Series are the central part of TAChart. Most of the series represent data taken from data sources in graphical ways, such as lines or bars.

Constant line series

This is the simplest series type, representing "infinite" vertical or horizontal line. It can be used as "central axis" in function graphs or as a draggable marker.

Also, by setting Active=true, Pen.Style=psClear and UseBounds=true and appropriate AxisIndexX, it becomes "axis extender", making sure that given Position will always by included in the axis range.

Basic series

Line series

TLineSeries can be used to draw give set of points, optionally marking them with shapes and connecting with lines.

Fast lines

Some other charting packages include special "fast line" series to quickly draw line series from extremely large datasets (10000+ points). Instead, TAChart contain optimized fast path inside standard line series code, achieving comparable drawing speed. Line series will draw very fast if all of the following are true:

  • There is no marks.
  • There is no pointers.
  • LineType is not ltFromOrigin.

Some operating systems/widgetsets may additionally require that LinePen.Style=psSolid and LinePen.Width=1.

Additional speedups will be available if Source.Sorted=true.

Bar series

TBarSeries represents data as a set or bars, extending from ZeroLevel to data points.

You can control bar width with BarWidthPercent property. Note that the it is measured relative to the neighboring bars. If the X values are not equidistant, bars will have varying width. To prevent that, set BarWidthStyle=bwPercentMin.

Area series

Multi-value series

Radial series

Pie series

Polar series

User-drawn series

Functional series


Data can gen into a chart from various sources. They are implemented as a set of components derived from TCustomChartSource.

To assign source to a series, you can set Source property. If the property is left unassigned, series will use its own built-in list source. Methods like AddXY are delegated to the current series source. Note that the list source is the only editable source, so after you assign, for example, random chart source to the series, call to AddXY will raise an exception.

Each data item has the following fields: X, Y, YList, Color, Text.

Sorted sources

If it is known that X values of the source are ascending, some additional optimizations like binary search become possible.
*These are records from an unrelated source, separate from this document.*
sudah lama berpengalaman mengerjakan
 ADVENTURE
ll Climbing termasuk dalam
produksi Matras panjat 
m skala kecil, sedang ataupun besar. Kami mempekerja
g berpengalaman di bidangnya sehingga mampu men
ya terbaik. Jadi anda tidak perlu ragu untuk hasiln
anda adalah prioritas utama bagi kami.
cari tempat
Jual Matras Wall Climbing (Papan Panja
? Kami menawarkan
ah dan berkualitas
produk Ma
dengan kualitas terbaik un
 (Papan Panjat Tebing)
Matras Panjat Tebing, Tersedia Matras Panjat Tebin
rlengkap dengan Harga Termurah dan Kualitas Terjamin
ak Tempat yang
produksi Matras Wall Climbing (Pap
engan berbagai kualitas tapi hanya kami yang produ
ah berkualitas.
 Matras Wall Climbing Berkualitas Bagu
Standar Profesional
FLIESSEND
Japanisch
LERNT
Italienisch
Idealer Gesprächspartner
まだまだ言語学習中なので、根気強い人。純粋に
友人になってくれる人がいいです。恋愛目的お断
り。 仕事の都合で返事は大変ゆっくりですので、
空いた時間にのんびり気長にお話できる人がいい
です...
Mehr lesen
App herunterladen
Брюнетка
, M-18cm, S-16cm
So all sources have IsSorted property which helps determine that.

Multi-valued sources

Sources can contain multiple Y values for each X value. These values are stored in YList field of the source data item. The number of Y values is determined by YCount property. Note that first Y value is strored in Y field anyway, so YCount = 3 means that values are stored in Y, YList[0] and YList[1].

Additional values may be used by various series -- for example, stacked bars or bubble charts.

List source

TListChartSource is a basic chart source, storing chart data inside itself. As such, you can use Add and Delete function change source data.
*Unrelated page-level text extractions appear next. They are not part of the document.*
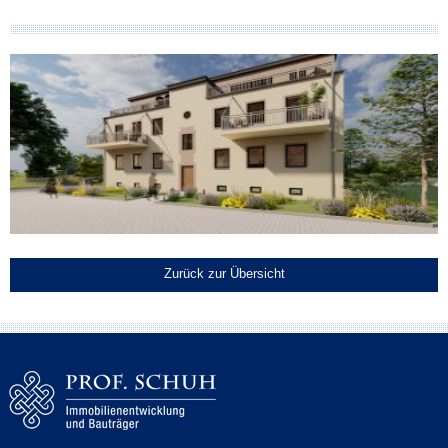
Zurück zur Übersicht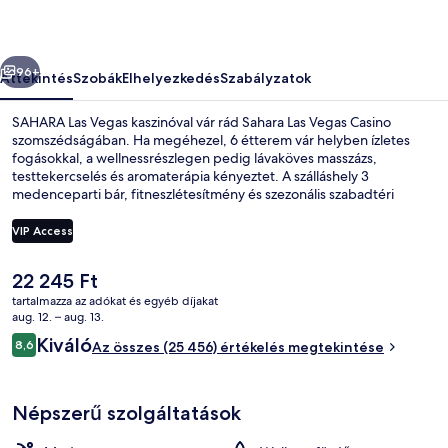
őző
Következő
96+
Áttekintés
Szobák
Elhelyezkedés
Szabályzatok
SAHARA Las Vegas kaszinóval vár rád Sahara Las Vegas Casino
szomszédságában. Ha megéhezel, 6 étterem vár helyben ízletes
fogásokkal, a wellnessrészlegen pedig lávaköves masszázs,
testtekercselés és aromaterápia kényeztet. A szálláshely 3
medenceparti bár, fitneszlétesítmény és szezonális szabadtéri
medence jóvoltából még nívósabb. Más utazók nagyra értékelik a
szálláshely következő jellemzőit: medence és segítőkész személyzet.
VIP Access
A tömegközlekedés jól megközelíthető: SAHARA Las Vegas
nyeregvasút-megálló csak 9 perc gyalog.
A
22 245 Ft
Szezonális szabadtéri medence, felár
jelenlegi
tartalmazza az adókat és egyéb díjakat
ár
aug. 12. – aug. 13.
22 245 Ft
Értékelések
Kiváló
8,6
Az összes (25 456) értékelés megtekintése
8,6 ennyiből: 10
Népszerű szolgáltatások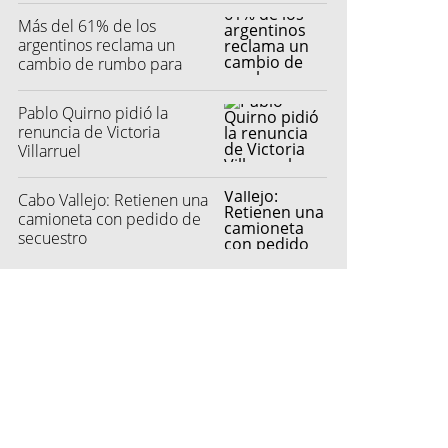
Más del 61% de los
argentinos reclama un
cambio de rumbo para
2027
Pablo Quirno pidió la
renuncia de Victoria
Villarruel
Cabo Vallejo: Retienen una
camioneta con pedido de
secuestro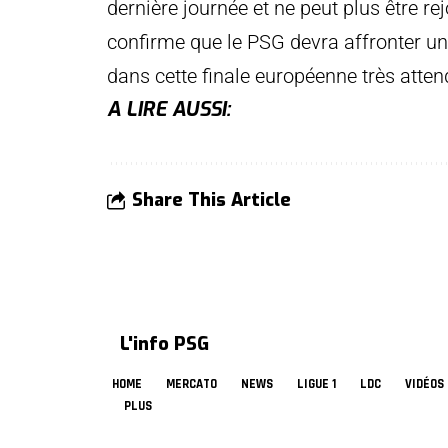
dernière journée et ne peut plus être 
confirme que le PSG devra affronter u
dans cette finale européenne très atten
A LIRE AUSSI:
Share This Article
L'info PSG
HOME
MERCATO
NEWS
LIGUE 1
LDC
VIDÉOS
PLUS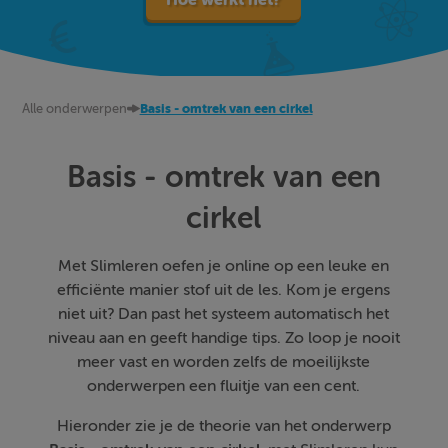
Alle onderwerpen
Basis - omtrek van een cirkel
Basis - omtrek van een
cirkel
Met Slimleren oefen je online op een leuke en
efficiënte manier stof uit de les. Kom je ergens
niet uit? Dan past het systeem automatisch het
niveau aan en geeft handige tips. Zo loop je nooit
meer vast en worden zelfs de moeilijkste
onderwerpen een fluitje van een cent.
Hieronder zie je de theorie van het onderwerp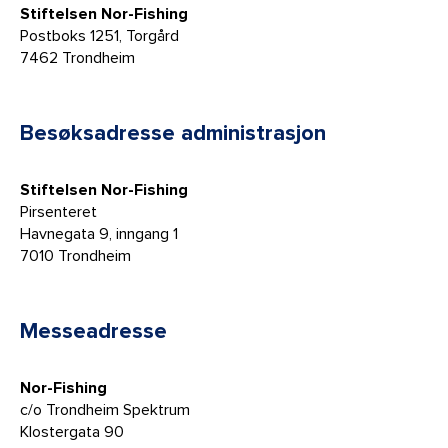
Stiftelsen Nor-Fishing
Postboks 1251, Torgård
7462 Trondheim
Besøksadresse administrasjon
Stiftelsen Nor-Fishing
Pirsenteret
Havnegata 9, inngang 1
7010 Trondheim
Messeadresse
Nor-Fishing
c/o Trondheim Spektrum
Klostergata 90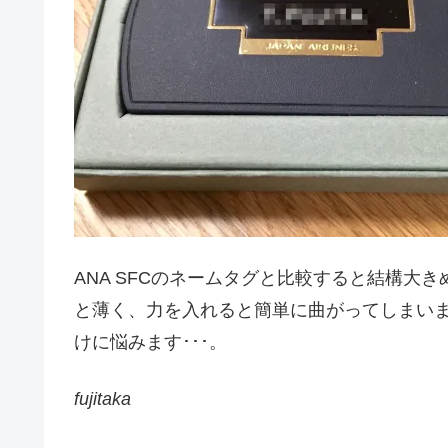
ANA SFCのネームタグと比較すると結構大き
と薄く、力を入れると簡単に曲がってしまいま
けに悩みます･･･。
fujitaka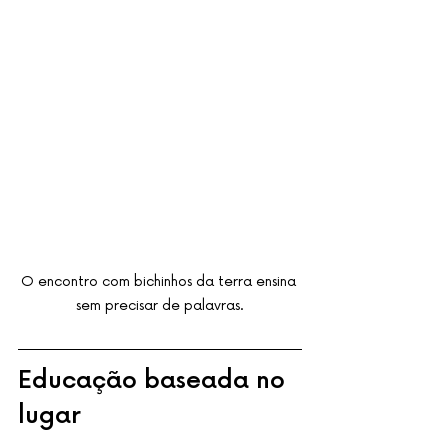
O encontro com bichinhos da terra ensina 
sem precisar de palavras.
Educação baseada no 
lugar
The source also has DataPoints property to allow setting data at design time. This property is a TStringList, with each line representing a data point. Line consists of X, Y, optional YList, Color and Text values separated by | (vertical bar) character. Note that DataPoints property is designed primarily for sample and demo code. It is very inefficient, and you should not use if to add data points from the code.

You can control X value sorting by setting Sorted property. Note when Sorted is set to true, list source sorts the data and keeps it sorted after insertion of new points. If inserted points are not sorted, this may result in quadratic running time. You should so either set Sorted to true only after insertion, or pre-sort your data to avoid this.

Random source

TRandomChartSource source generates random data in the given range and is intended mostly to use in demos. You can also use it as design-time replacement for you actual data source. This will let you see and change the look of your chart without having to run the application.

Each random source uses it's own independent random number generator to guarantee stability of it's values.

User-defined source

This source may be used if you already have your data in memory, but in the format different from the data items used in TAChart. Using user-defined source to access your data directly instead of first moving it all into a list source may (or may not) be beneficial for speed.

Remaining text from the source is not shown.